- **Assignment**:
Your response should contain every line from the data below that holds the string "riego".

*** Given data Section Begins ***

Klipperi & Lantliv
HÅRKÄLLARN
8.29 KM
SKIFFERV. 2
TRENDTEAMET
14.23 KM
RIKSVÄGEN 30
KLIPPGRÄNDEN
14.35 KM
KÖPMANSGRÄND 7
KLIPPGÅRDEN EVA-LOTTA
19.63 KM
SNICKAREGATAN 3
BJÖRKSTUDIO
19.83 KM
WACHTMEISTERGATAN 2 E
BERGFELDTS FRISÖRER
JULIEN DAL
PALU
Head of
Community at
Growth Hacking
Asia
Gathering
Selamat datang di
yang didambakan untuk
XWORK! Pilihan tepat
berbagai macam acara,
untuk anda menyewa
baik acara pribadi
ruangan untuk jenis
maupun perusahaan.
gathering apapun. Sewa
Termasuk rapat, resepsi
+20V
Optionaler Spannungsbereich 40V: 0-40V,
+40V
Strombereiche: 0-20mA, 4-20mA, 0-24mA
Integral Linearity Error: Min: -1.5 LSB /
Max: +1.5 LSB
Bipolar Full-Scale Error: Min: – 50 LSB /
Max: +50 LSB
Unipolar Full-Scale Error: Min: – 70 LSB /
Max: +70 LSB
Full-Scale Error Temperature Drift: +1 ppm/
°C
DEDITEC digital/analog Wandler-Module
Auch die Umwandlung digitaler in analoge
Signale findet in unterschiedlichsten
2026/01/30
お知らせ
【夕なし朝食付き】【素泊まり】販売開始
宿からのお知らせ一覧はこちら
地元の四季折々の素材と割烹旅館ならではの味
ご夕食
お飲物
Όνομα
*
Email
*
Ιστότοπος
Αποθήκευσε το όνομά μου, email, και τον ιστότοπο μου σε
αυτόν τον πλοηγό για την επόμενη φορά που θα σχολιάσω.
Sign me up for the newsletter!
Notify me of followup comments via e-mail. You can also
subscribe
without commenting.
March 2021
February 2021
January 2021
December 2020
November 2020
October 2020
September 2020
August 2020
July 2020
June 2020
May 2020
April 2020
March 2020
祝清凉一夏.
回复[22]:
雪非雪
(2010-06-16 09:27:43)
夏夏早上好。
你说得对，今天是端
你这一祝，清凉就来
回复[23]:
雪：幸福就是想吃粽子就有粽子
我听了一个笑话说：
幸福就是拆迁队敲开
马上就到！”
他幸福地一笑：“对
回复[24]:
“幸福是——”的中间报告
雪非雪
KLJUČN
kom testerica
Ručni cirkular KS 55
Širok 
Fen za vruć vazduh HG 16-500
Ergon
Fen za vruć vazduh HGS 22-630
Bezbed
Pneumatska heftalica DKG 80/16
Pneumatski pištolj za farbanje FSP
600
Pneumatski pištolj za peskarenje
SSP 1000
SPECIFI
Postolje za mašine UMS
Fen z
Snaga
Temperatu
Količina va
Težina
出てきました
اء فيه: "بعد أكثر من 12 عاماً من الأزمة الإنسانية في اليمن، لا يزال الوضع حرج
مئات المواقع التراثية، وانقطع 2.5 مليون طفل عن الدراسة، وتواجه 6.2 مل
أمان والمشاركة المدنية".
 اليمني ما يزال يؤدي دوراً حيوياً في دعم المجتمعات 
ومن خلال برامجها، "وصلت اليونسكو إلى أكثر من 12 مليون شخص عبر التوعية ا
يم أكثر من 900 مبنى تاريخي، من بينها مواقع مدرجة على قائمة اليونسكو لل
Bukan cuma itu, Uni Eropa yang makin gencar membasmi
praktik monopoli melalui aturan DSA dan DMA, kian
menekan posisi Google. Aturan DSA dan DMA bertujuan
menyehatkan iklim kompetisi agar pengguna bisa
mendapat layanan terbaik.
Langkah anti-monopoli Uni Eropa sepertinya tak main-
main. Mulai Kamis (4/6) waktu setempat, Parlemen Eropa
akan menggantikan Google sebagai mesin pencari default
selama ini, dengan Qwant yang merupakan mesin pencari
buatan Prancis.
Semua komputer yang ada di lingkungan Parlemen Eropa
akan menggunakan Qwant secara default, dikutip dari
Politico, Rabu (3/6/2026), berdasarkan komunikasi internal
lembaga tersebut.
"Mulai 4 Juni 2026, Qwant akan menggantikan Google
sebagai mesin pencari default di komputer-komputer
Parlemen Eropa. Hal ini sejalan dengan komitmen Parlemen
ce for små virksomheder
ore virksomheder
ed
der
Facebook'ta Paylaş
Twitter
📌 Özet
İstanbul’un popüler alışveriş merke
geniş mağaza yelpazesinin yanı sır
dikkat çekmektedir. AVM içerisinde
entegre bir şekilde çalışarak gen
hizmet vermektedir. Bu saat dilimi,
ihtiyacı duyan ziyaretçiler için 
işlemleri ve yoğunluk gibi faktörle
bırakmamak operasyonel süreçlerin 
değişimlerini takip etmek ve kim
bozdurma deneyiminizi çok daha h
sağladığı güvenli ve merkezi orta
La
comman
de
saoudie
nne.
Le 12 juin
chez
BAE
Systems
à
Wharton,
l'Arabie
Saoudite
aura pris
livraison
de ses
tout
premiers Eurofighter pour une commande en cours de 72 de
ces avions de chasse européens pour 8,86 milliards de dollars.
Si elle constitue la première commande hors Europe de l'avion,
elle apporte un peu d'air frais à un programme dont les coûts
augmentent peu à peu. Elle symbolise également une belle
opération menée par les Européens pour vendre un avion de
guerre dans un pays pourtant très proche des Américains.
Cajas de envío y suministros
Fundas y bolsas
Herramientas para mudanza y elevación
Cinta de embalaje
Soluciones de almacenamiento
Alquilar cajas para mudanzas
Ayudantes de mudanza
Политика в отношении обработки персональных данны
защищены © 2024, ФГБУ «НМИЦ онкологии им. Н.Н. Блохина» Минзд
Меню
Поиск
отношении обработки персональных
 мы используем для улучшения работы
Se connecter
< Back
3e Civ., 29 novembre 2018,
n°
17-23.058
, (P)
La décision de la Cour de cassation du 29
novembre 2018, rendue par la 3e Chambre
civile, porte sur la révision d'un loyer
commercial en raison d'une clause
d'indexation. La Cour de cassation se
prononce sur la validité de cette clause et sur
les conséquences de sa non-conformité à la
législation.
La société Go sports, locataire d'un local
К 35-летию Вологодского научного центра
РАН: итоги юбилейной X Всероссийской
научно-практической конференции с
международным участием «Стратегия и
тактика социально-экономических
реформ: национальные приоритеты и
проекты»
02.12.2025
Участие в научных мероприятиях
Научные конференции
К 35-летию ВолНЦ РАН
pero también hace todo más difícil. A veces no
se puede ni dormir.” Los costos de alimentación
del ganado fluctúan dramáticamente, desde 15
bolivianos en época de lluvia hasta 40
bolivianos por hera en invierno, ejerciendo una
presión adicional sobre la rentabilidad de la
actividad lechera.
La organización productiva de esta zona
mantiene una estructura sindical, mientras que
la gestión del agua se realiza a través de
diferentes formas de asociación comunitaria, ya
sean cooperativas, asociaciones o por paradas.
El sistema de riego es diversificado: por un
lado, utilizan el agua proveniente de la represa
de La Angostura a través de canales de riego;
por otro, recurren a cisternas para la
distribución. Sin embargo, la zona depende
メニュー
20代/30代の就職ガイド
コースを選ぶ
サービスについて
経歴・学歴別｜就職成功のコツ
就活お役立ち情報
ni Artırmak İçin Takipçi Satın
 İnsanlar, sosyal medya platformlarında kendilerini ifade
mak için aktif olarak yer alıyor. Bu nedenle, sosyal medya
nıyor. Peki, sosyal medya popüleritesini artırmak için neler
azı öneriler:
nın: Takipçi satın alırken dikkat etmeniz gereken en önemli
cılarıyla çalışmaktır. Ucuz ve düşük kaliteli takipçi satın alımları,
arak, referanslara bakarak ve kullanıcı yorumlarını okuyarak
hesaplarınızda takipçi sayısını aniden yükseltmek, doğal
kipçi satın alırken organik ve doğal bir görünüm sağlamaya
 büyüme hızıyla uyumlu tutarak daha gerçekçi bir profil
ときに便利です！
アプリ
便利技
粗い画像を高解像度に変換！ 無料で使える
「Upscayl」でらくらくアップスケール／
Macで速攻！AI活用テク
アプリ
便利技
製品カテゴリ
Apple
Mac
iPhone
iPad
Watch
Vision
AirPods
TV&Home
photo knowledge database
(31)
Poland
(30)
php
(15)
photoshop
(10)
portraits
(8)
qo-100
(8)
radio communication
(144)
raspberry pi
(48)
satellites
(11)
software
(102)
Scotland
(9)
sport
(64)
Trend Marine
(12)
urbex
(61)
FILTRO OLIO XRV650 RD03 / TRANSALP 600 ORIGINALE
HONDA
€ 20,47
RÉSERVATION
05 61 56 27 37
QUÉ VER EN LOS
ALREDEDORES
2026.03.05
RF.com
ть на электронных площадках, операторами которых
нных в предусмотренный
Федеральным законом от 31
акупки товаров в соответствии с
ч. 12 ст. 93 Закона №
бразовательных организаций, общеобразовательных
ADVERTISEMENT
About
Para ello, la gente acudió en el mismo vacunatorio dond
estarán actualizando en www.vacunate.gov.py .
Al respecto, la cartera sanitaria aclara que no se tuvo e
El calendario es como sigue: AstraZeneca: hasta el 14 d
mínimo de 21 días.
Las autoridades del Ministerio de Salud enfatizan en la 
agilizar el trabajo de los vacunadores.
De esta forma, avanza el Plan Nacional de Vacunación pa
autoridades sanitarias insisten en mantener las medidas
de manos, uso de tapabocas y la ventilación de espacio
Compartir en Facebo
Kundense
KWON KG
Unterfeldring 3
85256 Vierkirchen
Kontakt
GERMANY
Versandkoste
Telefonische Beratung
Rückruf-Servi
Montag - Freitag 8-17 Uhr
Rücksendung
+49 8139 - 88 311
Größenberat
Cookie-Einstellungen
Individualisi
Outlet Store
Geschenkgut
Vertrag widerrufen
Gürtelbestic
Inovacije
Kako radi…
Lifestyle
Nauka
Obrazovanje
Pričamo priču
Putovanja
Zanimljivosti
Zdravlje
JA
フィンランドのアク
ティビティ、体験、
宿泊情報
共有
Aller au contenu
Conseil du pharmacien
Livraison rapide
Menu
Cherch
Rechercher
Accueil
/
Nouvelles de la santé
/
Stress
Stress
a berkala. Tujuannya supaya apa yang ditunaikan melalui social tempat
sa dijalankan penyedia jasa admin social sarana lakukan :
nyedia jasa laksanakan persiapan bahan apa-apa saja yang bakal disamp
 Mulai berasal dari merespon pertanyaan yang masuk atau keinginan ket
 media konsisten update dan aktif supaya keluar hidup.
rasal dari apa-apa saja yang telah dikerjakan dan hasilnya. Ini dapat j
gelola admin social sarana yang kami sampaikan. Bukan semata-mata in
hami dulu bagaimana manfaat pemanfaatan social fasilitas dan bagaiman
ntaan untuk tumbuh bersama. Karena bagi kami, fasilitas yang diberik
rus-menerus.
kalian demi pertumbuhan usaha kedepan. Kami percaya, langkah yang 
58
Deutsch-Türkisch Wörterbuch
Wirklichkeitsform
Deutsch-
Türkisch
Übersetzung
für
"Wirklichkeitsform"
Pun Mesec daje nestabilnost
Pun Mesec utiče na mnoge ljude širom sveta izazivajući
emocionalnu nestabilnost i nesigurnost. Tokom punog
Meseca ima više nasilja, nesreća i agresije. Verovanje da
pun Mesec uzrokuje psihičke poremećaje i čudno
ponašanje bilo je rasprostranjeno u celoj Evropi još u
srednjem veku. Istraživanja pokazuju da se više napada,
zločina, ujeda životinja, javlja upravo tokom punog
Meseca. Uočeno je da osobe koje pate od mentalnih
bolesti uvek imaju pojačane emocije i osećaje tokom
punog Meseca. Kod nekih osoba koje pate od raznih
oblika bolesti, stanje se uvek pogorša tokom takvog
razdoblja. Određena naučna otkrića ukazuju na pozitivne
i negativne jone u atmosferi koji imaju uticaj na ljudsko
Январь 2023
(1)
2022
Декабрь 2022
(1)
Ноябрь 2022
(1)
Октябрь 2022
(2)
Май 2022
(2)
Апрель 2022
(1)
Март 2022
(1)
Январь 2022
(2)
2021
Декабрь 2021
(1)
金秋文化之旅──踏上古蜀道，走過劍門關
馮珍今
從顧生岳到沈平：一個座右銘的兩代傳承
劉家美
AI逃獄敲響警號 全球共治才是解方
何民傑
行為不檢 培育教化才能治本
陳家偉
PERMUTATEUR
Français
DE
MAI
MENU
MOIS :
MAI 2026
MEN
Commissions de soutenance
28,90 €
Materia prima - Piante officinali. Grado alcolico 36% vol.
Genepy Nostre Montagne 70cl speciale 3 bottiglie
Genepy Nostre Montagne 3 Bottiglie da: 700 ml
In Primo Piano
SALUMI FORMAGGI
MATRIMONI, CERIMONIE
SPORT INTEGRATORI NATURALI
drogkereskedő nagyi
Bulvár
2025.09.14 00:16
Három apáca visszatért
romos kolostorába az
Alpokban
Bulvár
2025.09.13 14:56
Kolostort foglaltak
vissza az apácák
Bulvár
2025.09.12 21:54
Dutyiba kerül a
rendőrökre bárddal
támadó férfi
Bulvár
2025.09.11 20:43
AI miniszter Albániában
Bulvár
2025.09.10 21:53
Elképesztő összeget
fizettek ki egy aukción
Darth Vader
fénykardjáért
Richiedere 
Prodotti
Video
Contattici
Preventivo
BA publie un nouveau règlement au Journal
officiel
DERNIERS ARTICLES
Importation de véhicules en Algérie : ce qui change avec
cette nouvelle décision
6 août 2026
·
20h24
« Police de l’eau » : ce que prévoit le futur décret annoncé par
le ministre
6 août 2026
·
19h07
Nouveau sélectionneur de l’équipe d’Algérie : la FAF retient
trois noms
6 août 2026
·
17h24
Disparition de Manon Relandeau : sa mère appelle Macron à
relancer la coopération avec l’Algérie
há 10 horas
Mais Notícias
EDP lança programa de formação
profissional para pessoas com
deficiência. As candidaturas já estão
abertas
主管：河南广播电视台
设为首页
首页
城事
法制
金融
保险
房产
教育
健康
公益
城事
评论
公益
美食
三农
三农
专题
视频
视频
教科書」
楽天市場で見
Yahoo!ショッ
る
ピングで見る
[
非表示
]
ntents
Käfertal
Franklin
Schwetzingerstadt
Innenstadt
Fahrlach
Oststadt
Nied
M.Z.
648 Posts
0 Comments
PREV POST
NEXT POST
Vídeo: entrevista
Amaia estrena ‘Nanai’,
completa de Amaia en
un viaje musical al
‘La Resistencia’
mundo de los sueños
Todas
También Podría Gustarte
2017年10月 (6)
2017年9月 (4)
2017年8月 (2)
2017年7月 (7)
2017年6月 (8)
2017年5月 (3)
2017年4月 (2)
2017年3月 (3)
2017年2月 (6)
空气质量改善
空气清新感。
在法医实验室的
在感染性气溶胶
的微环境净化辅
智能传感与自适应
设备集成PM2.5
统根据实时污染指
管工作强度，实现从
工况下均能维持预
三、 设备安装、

*** Given data Section Ends ***

- **Answer for this exercise**:
El sistema de riego es diversificado: por un
de La Angostura a través de canales de riego;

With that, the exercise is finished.